▸ **Excerpted records**
──────

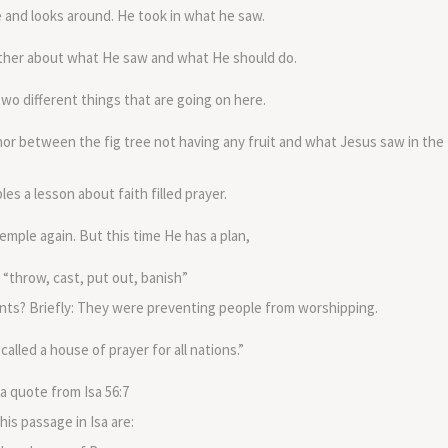
volume.
 and looks around. He took in what he saw.
Father about what He saw and what He should do.
 two different things that are going on here.
hor between the fig tree not having any fruit and what Jesus saw in the
les a lesson about faith filled prayer.
mple again. But this time He has a plan,
 “throw, cast, put out, banish”
nts? Briefly: They were preventing people from worshipping.
alled a house of prayer for all nations.”
 a quote from Isa 56:7
his passage in Isa are:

──────

▸ **Task to carry out**
Reply with nothing except the number of lines in the listing above that include the string "about".

▸ **Completed task**
2